9.2 Basic Problems in Bit Manipulation
461. Hamming Distance
Problem Description
Given two decimal numbers, calculate the Hamming distance between their binary representations (i.e., the number of differing bits).
Input and Output Example
The input consists of two decimal integers, and the output is a decimal integer representing their Hamming distance.
Input: x = 1, y = 4
Output: 2
In this example, the binary representation of 1 is 0001
, and that of 4 is 0100
, with two differing bits.
Solution Explanation
Perform a bitwise XOR operation on the two numbers and count the number of 1
s in the result.
- C++
- Python
int hammingDistance(int x, int y) {
int diff = x ^ y, dist = 0;
while (diff != 0) {
dist += diff & 1;
diff >>= 1;
}
return dist;
}
def hammingDistance(x: int, y: int) -> int:
diff = x ^ y
dist = 0
while diff != 0:
dist += diff & 1
diff = diff >> 1
return dist
190. Reverse Bits
Problem Description
Given a decimal positive integer, output its reversed binary representation.
Input and Output Example
Both input and output are decimal positive integers.

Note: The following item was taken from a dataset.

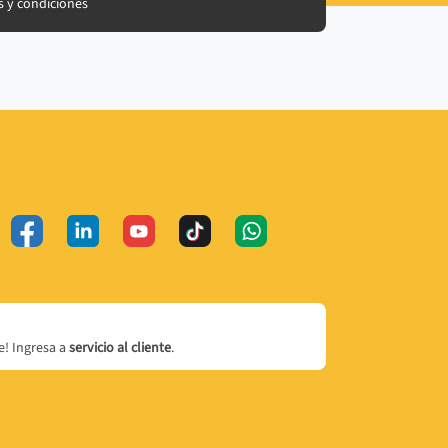
 y condiciones
! Ingresa a
servicio al cliente
.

Input: 43261596 (00000010100101000001111010011100)
Output: 964176192 (00111001011110000010100101000000)
Using arithmetic left shift and right shift, binary reversal can be easily implemented.
Solution Explanation
- C++
- Python
uint32_t reverseBits(uint32_t n) {
uint32_t m = 0;
for (int i = 0; i < 32; ++i) {
m <<= 1;
m += n & 1;
n >>= 1;
}
return m;
}
def reverseBits(n: int) -> int:
m = 0
for _ in range(32):
m = m << 1
m += n & 1
n = n >> 1
return m
136. Single Number
Problem Description
Given an integer array, only one number in this array appears exactly once, while all other numbers appear twice. Find the number that appears only once.
Input and Output Example
The input is a one-dimensional integer array, and the output is an integer from the array.
Input: [4,1,2,1,2]
Output: 4
Solution Explanation
We can use the properties of x ∧ x = 0 and x ∧ 0 = x to solve this. By performing a bitwise XOR on all numbers in the array, the result of XORing all numbers that appear twice is 0. XORing 0 with the number that appears once gives the number itself.
- C++
- Python
int singleNumber(vector<int>& nums) {
int single = 0;
for (int num : nums) {
single ^= num;
}
return single;
}
def singleNumber(nums: List[int]) -> int:
single = 0
for num in nums:
single = single ^ num
return single
Here, we can also directly use the reduce
function:
- C++
- Python
int singleNumber(vector<int>& nums) {
return reduce(nums.begin(), nums.end(), 0,
[](int x, int y) { return x ^ y; });
}
def singleNumber(nums: List[int]) -> int:
return functools.reduce(lambda x, y: x ^ y, nums)